Assignment:
Set the entries down again exactly; none may be skipped.

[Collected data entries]
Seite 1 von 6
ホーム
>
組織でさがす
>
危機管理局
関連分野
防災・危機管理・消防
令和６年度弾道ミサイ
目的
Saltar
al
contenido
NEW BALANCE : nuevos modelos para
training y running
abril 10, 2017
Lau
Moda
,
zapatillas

Exercise solution:
Seite 1 von 6
ホーム
>
組織でさがす
>
危機管理局
関連分野
防災・危機管理・消防
令和６年度弾道ミサイ
目的
Saltar
al
contenido
NEW BALANCE : nuevos modelos para
training y running
abril 10, 2017
Lau
Moda
,
zapatillas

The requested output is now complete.